_Excerpted data_
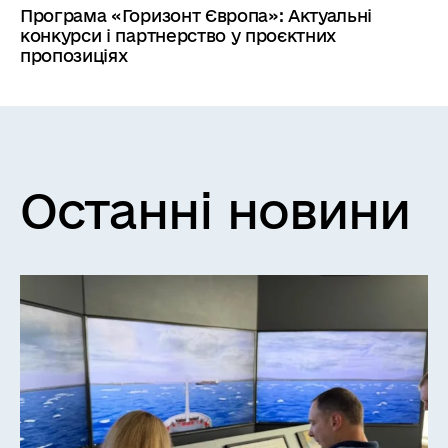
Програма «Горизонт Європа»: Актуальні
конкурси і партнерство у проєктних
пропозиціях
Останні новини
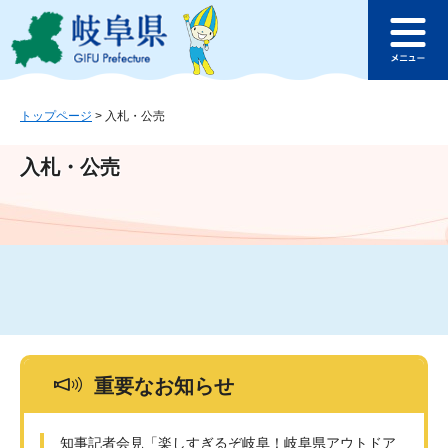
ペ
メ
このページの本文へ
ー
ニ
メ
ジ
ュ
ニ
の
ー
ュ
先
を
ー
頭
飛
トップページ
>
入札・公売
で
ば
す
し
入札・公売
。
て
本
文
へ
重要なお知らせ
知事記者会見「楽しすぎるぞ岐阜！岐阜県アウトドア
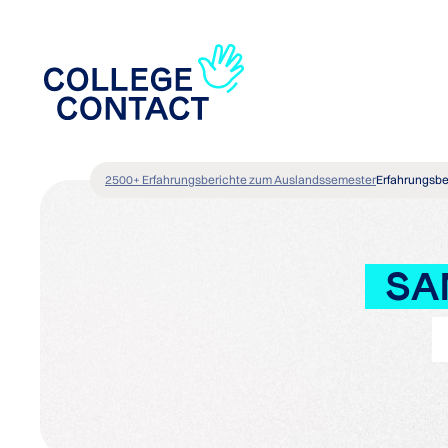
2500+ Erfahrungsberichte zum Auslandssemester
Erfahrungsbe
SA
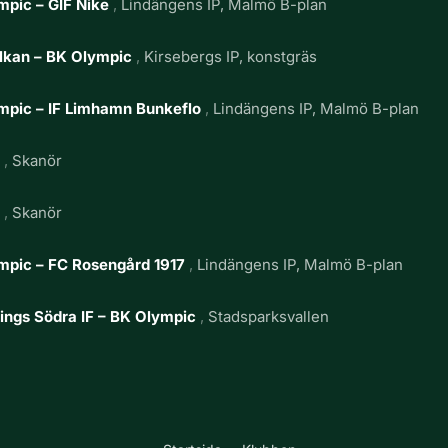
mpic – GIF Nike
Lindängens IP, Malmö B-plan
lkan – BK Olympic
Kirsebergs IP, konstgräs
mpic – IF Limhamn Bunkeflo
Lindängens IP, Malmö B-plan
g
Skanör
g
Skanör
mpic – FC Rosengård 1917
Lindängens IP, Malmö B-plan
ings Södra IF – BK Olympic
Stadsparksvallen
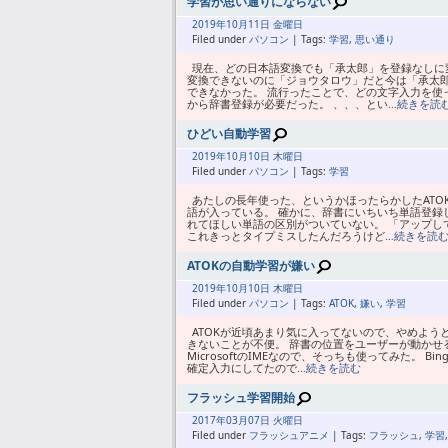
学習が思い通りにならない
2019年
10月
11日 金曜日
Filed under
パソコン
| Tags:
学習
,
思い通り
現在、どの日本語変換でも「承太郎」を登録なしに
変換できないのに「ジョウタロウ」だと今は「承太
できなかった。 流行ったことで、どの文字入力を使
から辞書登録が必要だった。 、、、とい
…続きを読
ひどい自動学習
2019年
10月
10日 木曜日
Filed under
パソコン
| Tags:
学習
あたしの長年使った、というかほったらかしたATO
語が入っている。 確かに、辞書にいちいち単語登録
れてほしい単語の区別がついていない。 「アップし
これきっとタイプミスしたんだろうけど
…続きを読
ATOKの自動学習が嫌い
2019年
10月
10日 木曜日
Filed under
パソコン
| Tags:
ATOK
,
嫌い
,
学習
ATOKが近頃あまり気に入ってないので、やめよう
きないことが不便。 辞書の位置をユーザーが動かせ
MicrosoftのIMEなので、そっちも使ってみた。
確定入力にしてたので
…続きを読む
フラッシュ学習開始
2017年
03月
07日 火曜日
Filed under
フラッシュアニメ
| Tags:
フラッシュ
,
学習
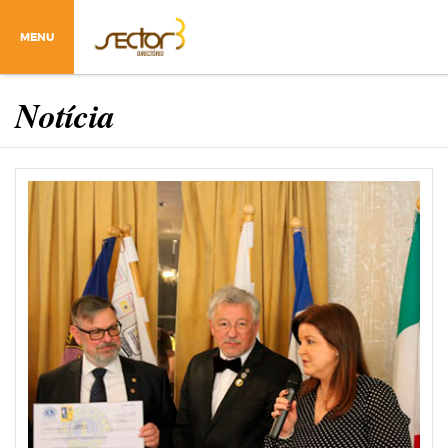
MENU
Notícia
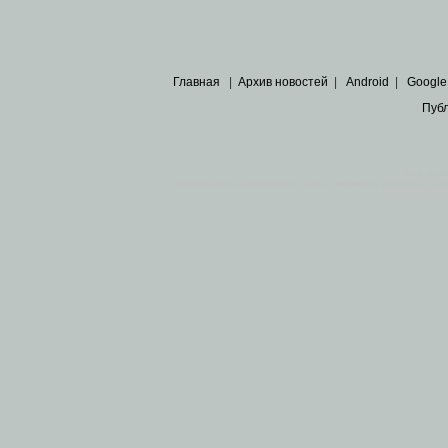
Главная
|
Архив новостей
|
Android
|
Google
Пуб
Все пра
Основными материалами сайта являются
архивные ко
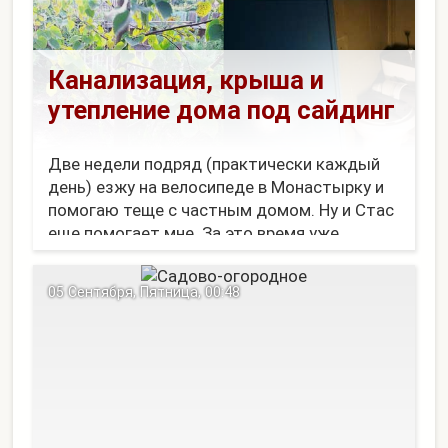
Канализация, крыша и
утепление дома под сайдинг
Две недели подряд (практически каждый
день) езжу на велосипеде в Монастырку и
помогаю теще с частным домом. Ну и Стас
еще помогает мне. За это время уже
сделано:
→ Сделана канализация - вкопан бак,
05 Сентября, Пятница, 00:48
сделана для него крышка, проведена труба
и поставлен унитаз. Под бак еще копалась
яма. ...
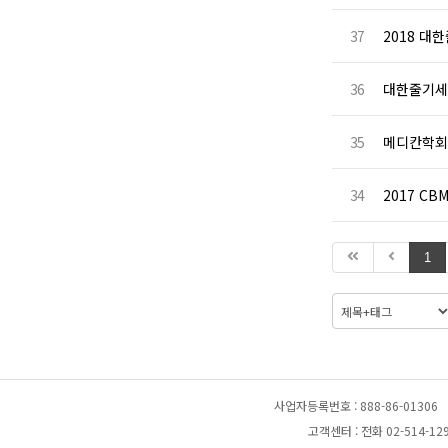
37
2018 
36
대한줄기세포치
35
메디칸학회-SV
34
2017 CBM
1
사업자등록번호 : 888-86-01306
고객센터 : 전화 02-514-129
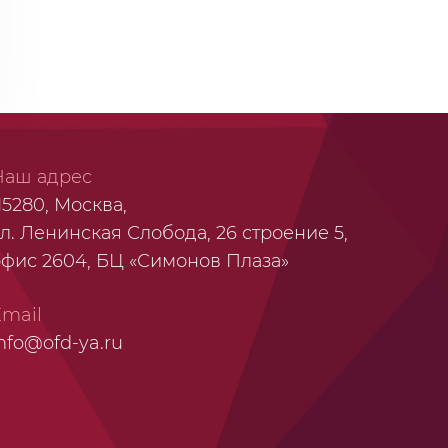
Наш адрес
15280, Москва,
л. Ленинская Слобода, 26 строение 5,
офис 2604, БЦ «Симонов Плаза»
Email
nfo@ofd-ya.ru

_Exercise brief_
Word for word, return the entries above, but without any pictures.

_Completed task_
Програма «Горизонт Європа»: Актуальні
конкурси і партнерство у проєктних
пропозиціях
Останні новини
ペ
メ
このページの本文へ
ー
ニ
メ
ジ
ュ
ニ
の
ー
ュ
先
を
ー
頭
飛
トップページ
>
入札・公売
で
ば
す
し
入札・公売
。
て
本
文
へ
重要なお知らせ
知事記者会見「楽しすぎるぞ岐阜！岐阜県アウトドア
2500+ Erfahrungsberichte zum Auslandssemester
Erfahrungsbe
SA
mpic – GIF Nike
Lindängens IP, Malmö B-plan
lkan – BK Olympic
Kirsebergs IP, konstgräs
mpic – IF Limhamn Bunkeflo
Lindängens IP, Malmö B-plan
g
Skanör
g
Skanör
mpic – FC Rosengård 1917
Lindängens IP, Malmö B-plan
ings Södra IF – BK Olympic
Stadsparksvallen
学習が思い通りにならない
2019年
10月
11日 金曜日
Filed under
パソコン
| Tags:
学習
,
思い通り
現在、どの日本語変換でも「承太郎」を登録なしに
変換できないのに「ジョウタロウ」だと今は「承太
できなかった。 流行ったことで、どの文字入力を使
から辞書登録が必要だった。 、、、とい
…続きを読
ひどい自動学習
2019年
10月
10日 木曜日
Filed under
パソコン
| Tags:
学習
あたしの長年使った、というかほったらかしたATO
語が入っている。 確かに、辞書にいちいち単語登録
れてほしい単語の区別がついていない。 「アップし
これきっとタイプミスしたんだろうけど
…続きを読
ATOKの自動学習が嫌い
2019年
10月
10日 木曜日
Filed under
パソコン
| Tags:
ATOK
,
嫌い
,
学習
ATOKが近頃あまり気に入ってないので、やめよう
きないことが不便。 辞書の位置をユーザーが動かせ
MicrosoftのIMEなので、そっちも使ってみた。
確定入力にしてたので
…続きを読む
フラッシュ学習開始
2017年
03月
07日 火曜日
Filed under
フラッシュアニメ
| Tags:
フラッシュ
,
学習
MENU
Notícia
Главная
|
Архив новостей
|
Android
|
Google
Пуб
Все пра
Основными материалами сайта являются
архивные ко
Канализация, крыша и
утепление дома под сайдинг
Две недели подряд (практически каждый
день) езжу на велосипеде в Монастырку и
помогаю теще с частным домом. Ну и Стас
еще помогает мне. За это время уже
сделано:
→ Сделана канализация - вкопан бак,
05 Сентября, Пятница, 00:48
сделана для него крышка, проведена труба
и поставлен унитаз. Под бак еще копалась
яма. ...
37
2018 
36
대한줄기세포치
35
메디칸학회-SV
34
2017 CBM
1
사업자등록번호 : 888-86-01306
고객센터 : 전화 02-514-129
Наш адрес
15280, Москва,
л. Ленинская Слобода, 26 строение 5,
офис 2604, БЦ «Симонов Плаза»
Email
nfo@ofd-ya.ru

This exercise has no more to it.